→ HOW TO COMPLETE THIS TASK: Some lines in the records below may hold the word "Expense"; give the number of those lines and nothing else.

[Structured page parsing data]
■ ■ ■ ■ ■ ■ ■
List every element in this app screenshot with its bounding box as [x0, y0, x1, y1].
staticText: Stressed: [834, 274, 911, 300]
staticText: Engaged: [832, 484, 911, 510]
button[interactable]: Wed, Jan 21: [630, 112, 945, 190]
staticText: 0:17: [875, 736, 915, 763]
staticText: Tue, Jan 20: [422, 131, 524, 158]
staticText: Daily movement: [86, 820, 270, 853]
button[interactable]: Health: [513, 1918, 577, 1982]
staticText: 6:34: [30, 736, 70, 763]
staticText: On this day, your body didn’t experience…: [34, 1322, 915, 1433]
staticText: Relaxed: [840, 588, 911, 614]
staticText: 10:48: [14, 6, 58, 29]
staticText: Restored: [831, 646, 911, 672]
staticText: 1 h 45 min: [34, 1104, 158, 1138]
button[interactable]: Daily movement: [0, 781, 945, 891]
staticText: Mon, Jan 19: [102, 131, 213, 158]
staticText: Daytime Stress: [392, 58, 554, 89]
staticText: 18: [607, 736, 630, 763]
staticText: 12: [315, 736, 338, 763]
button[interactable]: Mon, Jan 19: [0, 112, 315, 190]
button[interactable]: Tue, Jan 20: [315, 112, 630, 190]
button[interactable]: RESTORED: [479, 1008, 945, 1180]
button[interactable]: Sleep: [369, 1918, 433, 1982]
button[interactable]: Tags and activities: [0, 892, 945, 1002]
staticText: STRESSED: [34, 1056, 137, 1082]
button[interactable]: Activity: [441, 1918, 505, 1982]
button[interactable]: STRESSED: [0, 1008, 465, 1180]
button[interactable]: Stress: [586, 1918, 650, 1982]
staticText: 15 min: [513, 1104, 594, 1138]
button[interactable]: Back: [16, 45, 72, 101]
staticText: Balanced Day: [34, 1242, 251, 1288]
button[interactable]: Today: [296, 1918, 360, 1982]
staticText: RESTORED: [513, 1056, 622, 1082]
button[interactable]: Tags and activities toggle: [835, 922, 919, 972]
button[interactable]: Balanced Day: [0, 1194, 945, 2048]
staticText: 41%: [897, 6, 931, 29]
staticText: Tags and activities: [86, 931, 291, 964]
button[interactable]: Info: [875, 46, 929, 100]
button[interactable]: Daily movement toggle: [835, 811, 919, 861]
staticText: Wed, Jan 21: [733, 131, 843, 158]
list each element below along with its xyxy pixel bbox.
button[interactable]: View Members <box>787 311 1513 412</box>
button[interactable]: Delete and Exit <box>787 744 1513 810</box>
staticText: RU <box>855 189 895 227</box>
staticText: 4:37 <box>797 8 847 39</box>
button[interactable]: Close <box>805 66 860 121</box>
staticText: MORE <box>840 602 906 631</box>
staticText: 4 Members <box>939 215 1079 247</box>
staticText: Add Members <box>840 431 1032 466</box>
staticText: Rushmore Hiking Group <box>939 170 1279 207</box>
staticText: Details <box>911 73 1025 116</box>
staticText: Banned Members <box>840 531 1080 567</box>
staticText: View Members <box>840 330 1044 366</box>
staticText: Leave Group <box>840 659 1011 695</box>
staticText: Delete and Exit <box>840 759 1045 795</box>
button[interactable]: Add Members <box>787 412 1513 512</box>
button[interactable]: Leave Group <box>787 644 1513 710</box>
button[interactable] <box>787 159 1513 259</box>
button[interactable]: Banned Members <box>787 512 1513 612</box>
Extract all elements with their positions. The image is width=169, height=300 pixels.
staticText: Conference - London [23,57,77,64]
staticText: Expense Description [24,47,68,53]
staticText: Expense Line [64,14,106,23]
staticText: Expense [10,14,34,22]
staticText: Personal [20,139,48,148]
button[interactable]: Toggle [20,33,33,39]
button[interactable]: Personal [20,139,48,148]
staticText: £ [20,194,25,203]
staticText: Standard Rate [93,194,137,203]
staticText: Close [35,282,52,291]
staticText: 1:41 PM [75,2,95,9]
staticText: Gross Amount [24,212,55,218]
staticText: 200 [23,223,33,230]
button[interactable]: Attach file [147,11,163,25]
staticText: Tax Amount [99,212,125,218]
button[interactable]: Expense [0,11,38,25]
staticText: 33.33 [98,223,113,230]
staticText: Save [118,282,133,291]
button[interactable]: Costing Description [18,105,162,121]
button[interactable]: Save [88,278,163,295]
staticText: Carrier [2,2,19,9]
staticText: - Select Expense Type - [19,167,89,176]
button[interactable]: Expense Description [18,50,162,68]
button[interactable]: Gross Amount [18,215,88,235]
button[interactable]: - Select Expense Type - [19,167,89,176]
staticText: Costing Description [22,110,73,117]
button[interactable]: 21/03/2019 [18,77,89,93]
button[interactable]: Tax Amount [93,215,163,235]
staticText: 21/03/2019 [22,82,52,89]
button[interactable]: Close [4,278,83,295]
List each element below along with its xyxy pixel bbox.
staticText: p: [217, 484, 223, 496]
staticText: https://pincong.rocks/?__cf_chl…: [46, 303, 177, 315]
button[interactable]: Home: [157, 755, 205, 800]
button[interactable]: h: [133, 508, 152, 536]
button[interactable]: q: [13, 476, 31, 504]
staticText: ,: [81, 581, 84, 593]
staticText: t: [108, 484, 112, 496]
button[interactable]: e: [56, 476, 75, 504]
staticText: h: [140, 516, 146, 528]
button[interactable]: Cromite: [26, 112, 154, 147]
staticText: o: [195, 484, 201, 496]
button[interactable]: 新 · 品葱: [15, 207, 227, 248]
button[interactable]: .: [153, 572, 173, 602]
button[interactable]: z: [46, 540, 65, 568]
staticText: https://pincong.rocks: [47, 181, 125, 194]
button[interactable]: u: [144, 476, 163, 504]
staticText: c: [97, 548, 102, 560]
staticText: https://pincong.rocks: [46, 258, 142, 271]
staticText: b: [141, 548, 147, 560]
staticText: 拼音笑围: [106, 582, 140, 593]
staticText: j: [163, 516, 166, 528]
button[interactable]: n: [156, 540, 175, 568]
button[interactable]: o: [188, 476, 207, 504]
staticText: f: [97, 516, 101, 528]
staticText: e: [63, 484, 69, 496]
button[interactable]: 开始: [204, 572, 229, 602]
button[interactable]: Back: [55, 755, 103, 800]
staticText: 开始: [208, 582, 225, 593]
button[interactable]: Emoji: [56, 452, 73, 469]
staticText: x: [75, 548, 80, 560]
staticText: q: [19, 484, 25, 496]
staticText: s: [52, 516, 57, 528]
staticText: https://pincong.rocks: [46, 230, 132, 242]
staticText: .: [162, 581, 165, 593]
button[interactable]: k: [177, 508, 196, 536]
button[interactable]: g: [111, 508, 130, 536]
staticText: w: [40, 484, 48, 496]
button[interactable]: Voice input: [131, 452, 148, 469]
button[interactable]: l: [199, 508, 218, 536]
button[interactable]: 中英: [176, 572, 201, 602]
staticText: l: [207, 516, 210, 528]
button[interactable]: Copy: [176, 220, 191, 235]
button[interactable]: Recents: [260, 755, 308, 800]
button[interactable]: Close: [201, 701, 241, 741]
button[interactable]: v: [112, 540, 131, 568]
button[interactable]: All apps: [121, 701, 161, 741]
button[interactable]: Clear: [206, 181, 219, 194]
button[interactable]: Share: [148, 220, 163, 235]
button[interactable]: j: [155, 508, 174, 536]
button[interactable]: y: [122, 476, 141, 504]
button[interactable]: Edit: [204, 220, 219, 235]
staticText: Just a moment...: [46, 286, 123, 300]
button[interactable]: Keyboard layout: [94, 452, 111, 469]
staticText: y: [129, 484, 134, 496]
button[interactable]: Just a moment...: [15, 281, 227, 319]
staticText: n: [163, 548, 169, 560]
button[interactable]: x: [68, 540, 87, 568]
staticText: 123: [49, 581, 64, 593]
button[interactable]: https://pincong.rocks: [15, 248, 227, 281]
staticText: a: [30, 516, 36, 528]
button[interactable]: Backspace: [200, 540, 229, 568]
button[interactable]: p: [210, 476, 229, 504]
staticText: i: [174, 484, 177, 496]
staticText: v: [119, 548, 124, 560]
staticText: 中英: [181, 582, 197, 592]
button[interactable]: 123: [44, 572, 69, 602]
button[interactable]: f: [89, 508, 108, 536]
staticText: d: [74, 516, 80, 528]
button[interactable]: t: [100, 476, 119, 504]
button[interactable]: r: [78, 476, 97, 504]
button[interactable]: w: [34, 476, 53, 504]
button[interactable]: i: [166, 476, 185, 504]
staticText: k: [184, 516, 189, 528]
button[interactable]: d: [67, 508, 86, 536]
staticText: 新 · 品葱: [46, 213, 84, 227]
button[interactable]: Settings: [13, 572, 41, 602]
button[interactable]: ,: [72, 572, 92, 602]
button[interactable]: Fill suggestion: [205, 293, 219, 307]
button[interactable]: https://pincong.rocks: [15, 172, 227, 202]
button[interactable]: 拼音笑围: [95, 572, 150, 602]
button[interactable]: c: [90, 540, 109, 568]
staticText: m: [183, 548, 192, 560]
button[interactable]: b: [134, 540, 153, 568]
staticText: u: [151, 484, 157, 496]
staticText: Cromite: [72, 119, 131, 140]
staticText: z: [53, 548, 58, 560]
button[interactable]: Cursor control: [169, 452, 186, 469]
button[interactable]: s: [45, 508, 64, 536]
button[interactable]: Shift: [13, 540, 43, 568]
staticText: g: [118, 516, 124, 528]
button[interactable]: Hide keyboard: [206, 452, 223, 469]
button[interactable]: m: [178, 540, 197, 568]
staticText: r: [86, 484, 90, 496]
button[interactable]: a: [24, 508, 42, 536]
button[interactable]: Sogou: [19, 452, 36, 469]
■ ■ ■ ■ ■ ■ ■
→ RESPONSE TO THIS TASK: 7